11.05.2023 | Security of supply? We take care of it - today with Rainer Lietzow
Whether powerlines or transformers are disconnected for maintenance or a line is struck by lightning, Axpo customers need a secure and reliable power supply at all times. That’s the responsibility of Rainer Lietzow, Head of Projects and Operations Planning at Axpo, and his team.
The Axpo electricity grid is 2,200 kilometres long and comprises 8,500 masts. The electricity is transformed to the respective required voltage level by 152 substations. The Axpo grid stretches from Aarau in the west to the Principality of Lichtenstein in the east, and from Singen in Germany in the north to the canton of Zug in the south. The electricity flows from the Swissgrid transmission grid and the local hydropower plants into the Axpo transregional distribution grid and, from there, on to its customers, the cantonal and city utilities in northeastern Switzerland and the Principality of Lichtenstein. Via its grid and its power plants, Axpo reliably supplies more than 3 million end consumers indirectly with electricity – around the clock, 365 days a year.
Given this responsibility, it’s important the grid be reliably managed, monitored and kept in good condition. The entire infrastructure has to be maintained regularly in stages, old facilities must be replaced and new ones connected to the grid. The only problem is that work cannot be carried out on facilities when electricity is being distributed. They need to be disconnected first.
There are always risks associated with shutting down a section of the grid. ‘We’re always considering “what if X or Y happens?”, analysing a wide range of scenarios, minimising risks and developing emergency plans so we can supply our customers with power again as quickly as possible where necessary,’ explains Rainer Lietzow. He is Head of Grid Projects and Operations Planning, and he and his team at the Axpo headquarters in Baden – in the energy and grid control centre – are responsible for grid security, so that facilities connected to the Axpo grid can be disconnected according to plan – an exceptionally complex process.

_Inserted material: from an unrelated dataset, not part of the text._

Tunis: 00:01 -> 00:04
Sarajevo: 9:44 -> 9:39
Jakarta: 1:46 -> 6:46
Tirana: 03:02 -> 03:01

Operations are planned over a timeline of several years and broken down into hours – all in consultation with Axpo project and plant managers as well as partners at Swissgrid and the cantonal and city utilities. Only once all the preparations are in place can the specialists from grid control safely disconnect a line or a transformer. It goes without saying that electricity flow on the grid cannot be disrupted. This is made possible by the electricity grid’s redundant design (see box).

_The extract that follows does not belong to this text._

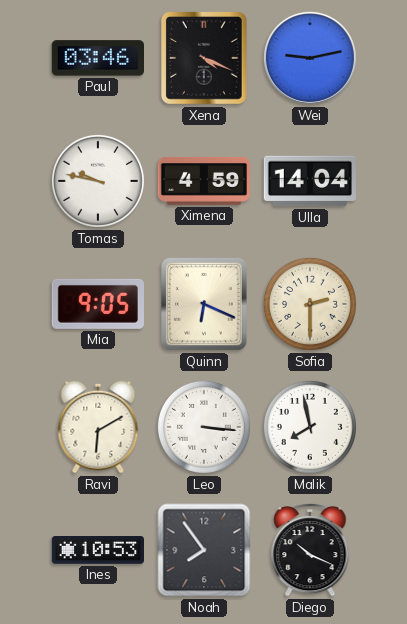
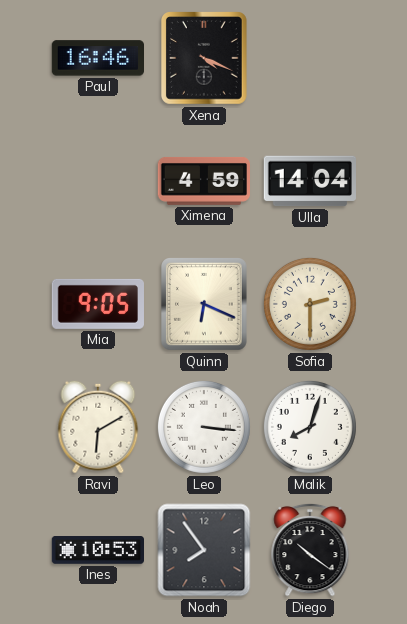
Paul: 03:46 -> 16:46
Wei: 9:13 -> none
Tomas: 9:47 -> none
Malik: 7:58 -> 8:03
Diego: 10:19 -> 10:21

‘A secure electricity supply is top priority in everything we do,’ says Rainer Lietzow, summing up his job. He gives the air of someone who is circumspect, pragmatic and calm, yet fully alert. He’s also an excellent communicator – a good mix for a job so central to supply logistics. He has worked as an electrical engineer at Axpo since 1999 and been in his current position since 2016. He and his crew have several decades of experience between them and work well together as a team.
In addition to the scheduled disconnection of network components, unplanned disruption can also occur. The forces of nature are often at play here. For example, storms or lightning can cause damage to the grid, but humans also cause incidents. An outside company might drill into a ground cable line during construction work, for instance. The operators of the energy and grid control centre are on alert around the clock. In the event of a fault, the protection systems always automatically switch off the affected grid area. Automatic reconnection usually takes a few seconds. If this is not the case, the experts in the operations centres must be called in to determine and repair the damage.
The energy and grid control centre is the ‘brain’ of the grid system, so to speak, and the premises are secured accordingly. Access is strictly regulated. The centrepiece is the control room, where maps, graphics and rows of numbers are displayed on two metre-wide display boards. The system processes around 60,000 messages and 25,000 measured values. There is no trace of hustle and bustle. The mood is concentrated but relaxed
This is also where practice for a potential large-scale power outage in Switzerland happens – if it all goes dark and the public telephone lines go quiet. The energy and grid control centre must be able to act, which is why it has its own power supply and telephone network, including satellite connection. ‘We have defined clear processes so that we can secure the reconstruction of the network as quickly as possible. We also practice these worst-case scenarios annually with Swissgrid and the power plants on the simulator. Fortunately, no emergency of this magnitude has occurred so far. We are doing everything we can to ensure that this remains the case in the future,’ adds Rainer Lietzow.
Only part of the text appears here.